Curiosity part is (mostly) satisfied.
I think your proposed solution will work (no reason why not)
And if you change AT_ENTRY in the auxv you'll trick ld-linux to think
it was loaded as interpreter and not directly.
But why you need it and what good it will do ?
Interpreter use this information (interpreter/directly) to adjust argc/argv
that will be passed to main()
Valery
>
> Here's a piece of trivia for you. /lib/ld-linux.so and
> glibc go
> together. This is true in the sense that they are compiled
> from the same
> sources, but even more so, it is true in the sense that you
> cannot
> intermix versions of it. Take an old linux version's
> chroot you have,
> replace ld-linux there with a new version, and try
> chrooting into it.
> You will likely get something along the lines of the
> following error:
> > # /usr/sbin/chroot /srv/chroot/etch/
> > /bin/bash: relocation error: /lib/tls/libc.so.6:
> symbol
> > _dl_out_of_memory, version GLIBC_PRIVATE not defined
> in file
> > ld-linux.so.2 with link time reference
>
> I'm not sure whether it's glibc relying on ld-linux
> or the other way
> around (the first would, at least, make some kind of
> sense), but any way
> you turn it, things don't work.
>
> As far as I know, there are three approaches to emulating a
> chroot.
> There is "fakechroot", which uses LD_PRELOAD.
> This means it cannot
> override anything that ld-linux (a statically compiled
> library, for
> obvious reasons) do, which means that when you run
> "chroot
> /srv/chroot/etch/", both ld-linux and glibc (as well
> as any other
> library mentioned in the ELF header) gets loaded from the
> real root of
> the system, so no problem there (except the obvious one -
> that the
> chroot isn't much of one).

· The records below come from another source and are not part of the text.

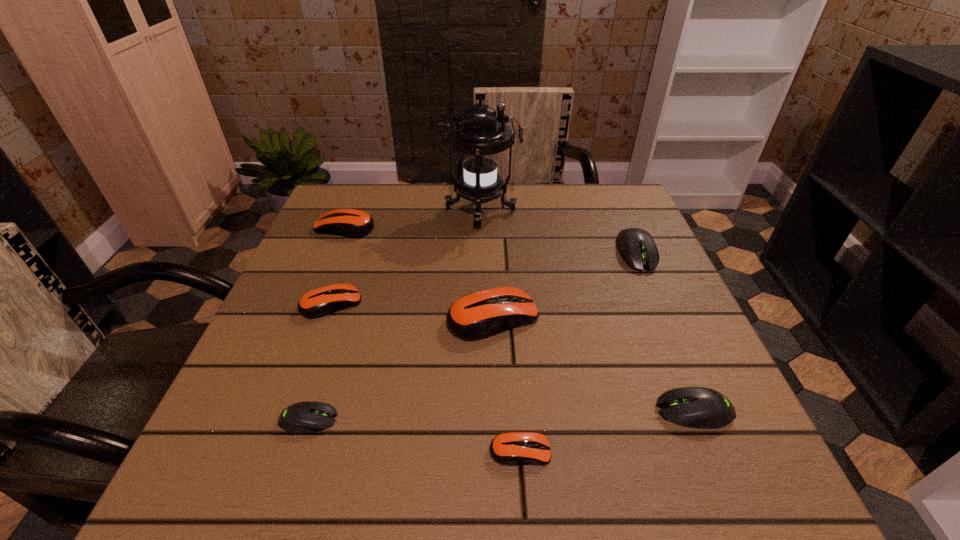 At what (x,y) coordinates should I click in order to perform the action: click on lantern located at the far edge. Please return your answer as a coordinate pair (x, y). This screenshot has width=960, height=540. Looking at the image, I should click on (480, 134).

You are a GUI agent. You are given a task and a screenshot of the screen. Output one action in this format:
    pyautogui.click(x=<x>, y=<y>)
    Task: Click on the object that is at the near edge
    The width and height of the screenshot is (960, 540).
    Given the screenshot: What is the action you would take?
    pyautogui.click(x=512, y=448)

Locate an element on the screen. object at the far left corner is located at coordinates (353, 223).

The height and width of the screenshot is (540, 960). I want to click on object located at the far right corner, so [x=637, y=248].

Locate an element on the screen. The width and height of the screenshot is (960, 540). vacant area at the far edge of the desktop is located at coordinates (492, 200).

Where is `vacant area at the near edge of the desktop`? vacant area at the near edge of the desktop is located at coordinates (500, 471).

The height and width of the screenshot is (540, 960). Identify the location of vacant point at the left edge. (249, 437).

Locate an element on the screen. This screenshot has height=540, width=960. vacant space at the right edge is located at coordinates (677, 367).

I want to click on free space at the far left corner of the desktop, so click(377, 196).

This screenshot has width=960, height=540. In the image, there is a desktop. Find the location of `blank space at the far right corner`. blank space at the far right corner is located at coordinates (619, 204). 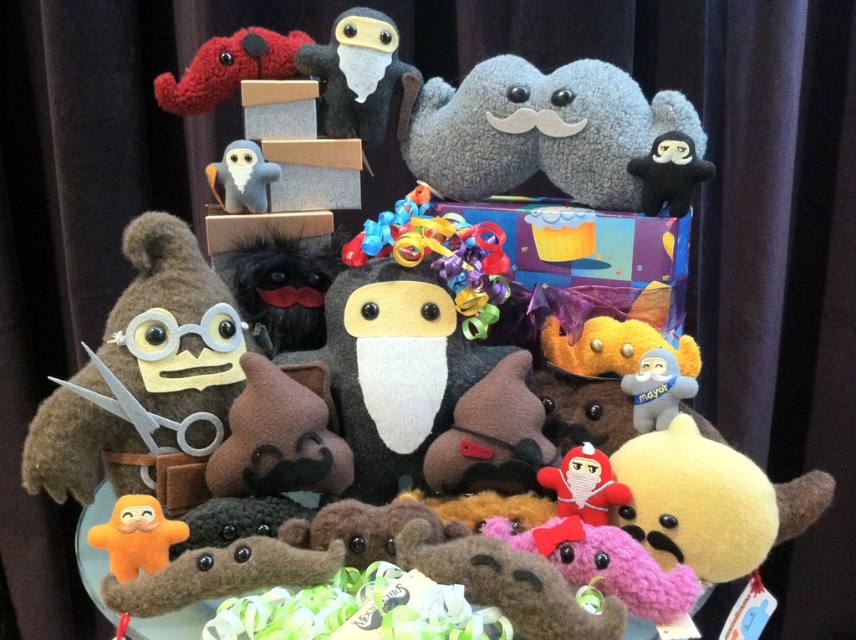 Does point (182, 92) lie in front of point (672, 134)?

No, (182, 92) is behind (672, 134).

Which is behind, point (165, 88) or point (688, 144)?

The point (165, 88) is behind.

Is point (201, 74) less distant than point (685, 173)?

No, it is not.

Find the location of a particular element. This screenshot has height=640, width=856. yarn elephant at upper left is located at coordinates (229, 68).

I want to click on yarn elephant at upper left, so click(229, 68).

Can you confirm if yarn elephant at upper left is bigger than red plush ninja at center?

Yes.

The image size is (856, 640). I want to click on yarn elephant at upper left, so click(x=229, y=68).

From the picture: Can you confirm if brown plush bear with scissors at left is shorter than orange plush toy at lower left?

Incorrect, brown plush bear with scissors at left's height does not fall short of orange plush toy at lower left's.

Does point (163, 248) lie behind point (123, 538)?

Yes, point (163, 248) is farther from viewer.

Identify the location of brown plush bear with scissors at left. This screenshot has width=856, height=640. (147, 381). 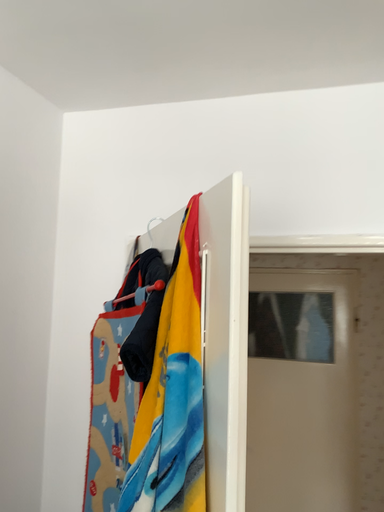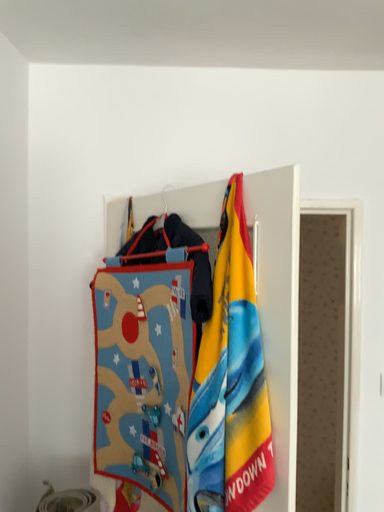 Question: How did the camera likely rotate when shooting the video?

Choices:
 (A) rotated left
 (B) rotated right

Answer: (B) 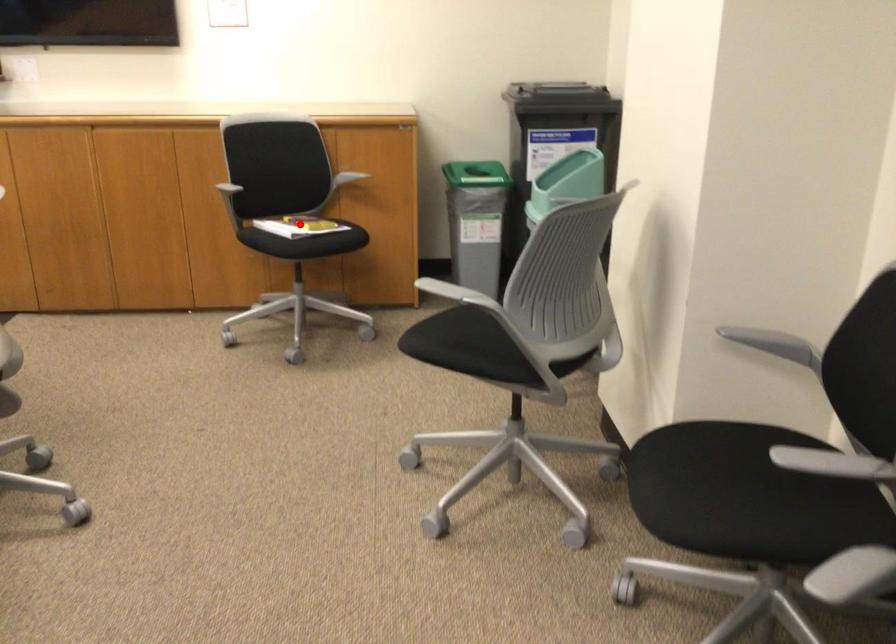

The second approach is the
> one employed by
> user mode linux. It basically catches everything and
> everywhere, and
> replaces the entire tasks otherwise performed by the real
> kernel, and so
> no problem but a HUGE overhead.
>
> Fakeroot-ng goes the middle path. In concept it does what
> fakechroot
> does - intercept syscalls and either perform them
> differently, give
> bogus answers or emulate something. The main difference
> (well, the main
> core difference) is that fakeroot-ng uses ptrace rather
> than LD_PRELOAD,
> which means that statically compiled programs (as well as
> programs
> merely not linked with glibc, or linked with a different
> version etc..)
> are handled. There is just one problem: Since that is the
> case, when you
> run "chroot /srv/chroots/etch", you get a
> chrooted process (i.e. - a
> process that fakeroot-ng emulates all path calls for) that
> tries to load
> /lib/glibc (which fakeroot-ng redirects to
> /srv/chroots/etch/lib/glibc).
> The entity loading the interpreter, however, is the kernel,
> and that is
> not controlled by fakeroot-ng. The result is that the Etch
> glibc is run
> with Lenny's ld-linux, and you get the same error
> message as above.
>
> The proposed solution
>
> I can't say I have it firmly, or that I know it will
> work. This is just
> something I'm investigating. The idea is that we modify
> the execve
> syscall so that instead of running /bin/cat or
> /srv/chroots/etch/bin/cat, we run
> /srv/chroots/etch/lib/ld-linux.so.
> This will cause the kernel to set up the memory and process
> state in a
> way that is almost what we want to eventually happen. After
> a successful
> execve on a traced program, the debugger gets a signal with
> the program
> traced before it had a chance to execute a single
> instruction. We then
> manually load /srv/chroots/etch/bin/cat into the process
> state, and
> modify the runtime structures so that ld-linux will think
> it was started
> in interpreter mode rather than in direct mode. This will
> cause the
> right interpreter to be loaded, and everything should work.
>
> There are many steps to climb in this plan, of course, but
> the only one
> for which I was missing data was this - where ld-linux
> found out which
> interpreter is active, and what other data is in there that
> maybe needs
> to be processed. For example, I found out that auxv also
> stores the uid
> and euid, and I may wish to modify these (as I'm trying
> to fool the
> program into thinking it's running as root). Then
> again, things worked
> fine so far without it, and I only need to delve there if
> I'm doing a
> chroot, so I may not bother. We'll see.
>
> Hope that answered the curiosity part :-)
>
> Shachar
=================================================================
To unsubscribe, send mail to [EMAIL PROTECTED] with
the word "unsubscribe" in the message body, e.g., run the command
echo unsubscribe | mail [EMAIL PROTECTED]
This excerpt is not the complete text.